C-reactive protein (CRP), androgens, and menopausal loss of endogenous estrogens are associated with cardiovascular disease (CVD). We hypothesized that high androgens, low estradiol, and low sex hormone-binding globulin (SHBG) would be associated with high CRP in postmenopausal women.


CRP, SHBG, estradiol, and total testosterone were measured using baseline bloods of 221 hormone therapy (HT)-nonusers and 162 HT-users from a cross-sectional analysis in a nested case-control sample of the Women's Health Study. Hormones and CRP were ln-transformed and relationships were assessed with Spearman correlations and linear regression.

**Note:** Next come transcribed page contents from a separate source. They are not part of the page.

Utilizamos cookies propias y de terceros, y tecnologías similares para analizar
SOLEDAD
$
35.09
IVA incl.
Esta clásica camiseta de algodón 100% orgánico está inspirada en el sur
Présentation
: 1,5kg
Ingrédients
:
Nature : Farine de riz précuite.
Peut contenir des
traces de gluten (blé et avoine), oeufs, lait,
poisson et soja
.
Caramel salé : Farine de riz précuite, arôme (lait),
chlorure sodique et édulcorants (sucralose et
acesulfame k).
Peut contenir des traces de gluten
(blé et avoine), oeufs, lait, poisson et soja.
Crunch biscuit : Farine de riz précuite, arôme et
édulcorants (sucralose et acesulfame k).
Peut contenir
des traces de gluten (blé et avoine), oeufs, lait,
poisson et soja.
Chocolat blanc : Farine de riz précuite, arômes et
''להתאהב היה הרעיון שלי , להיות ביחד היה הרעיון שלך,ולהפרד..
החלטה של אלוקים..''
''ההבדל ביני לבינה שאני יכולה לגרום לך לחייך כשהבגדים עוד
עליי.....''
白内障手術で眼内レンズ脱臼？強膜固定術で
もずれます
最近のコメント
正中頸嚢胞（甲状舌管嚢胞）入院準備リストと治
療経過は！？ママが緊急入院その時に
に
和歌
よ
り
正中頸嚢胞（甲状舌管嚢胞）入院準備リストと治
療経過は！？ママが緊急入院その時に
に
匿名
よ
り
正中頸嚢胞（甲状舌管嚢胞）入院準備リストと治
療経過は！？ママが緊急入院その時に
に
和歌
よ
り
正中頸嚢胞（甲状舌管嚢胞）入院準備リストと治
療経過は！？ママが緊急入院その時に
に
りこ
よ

ln-SHBG (beta=-0.40; p<0.01) and ln-testosterone (beta=-0.24; p=0.04) were the only independent hormonal predictors of ln-CRP among HT-nonusers after adjusting for age, hypertension, smoking, body mass index, diabetes, exercise, HDL cholesterol, alcohol intake, and CVD occurrence during follow-up. Upon stratification, the association between ln-SHBG and ln-CRP persisted among HT nonusers who subsequently developed CVD (beta=-0.55; p=0.01), but not among women who remained CVD-free (p=0.28). The inverse relationship between ln-SHBG and ln-CRP was strongest among the leanest women. None of the sex-hormones predicted ln-CRP among HT-users.


SHBG and total testosterone were inversely associated with CRP among HT nonusers in this study. The relationship between SHBG and CRP was more strongly inverse among leaner women.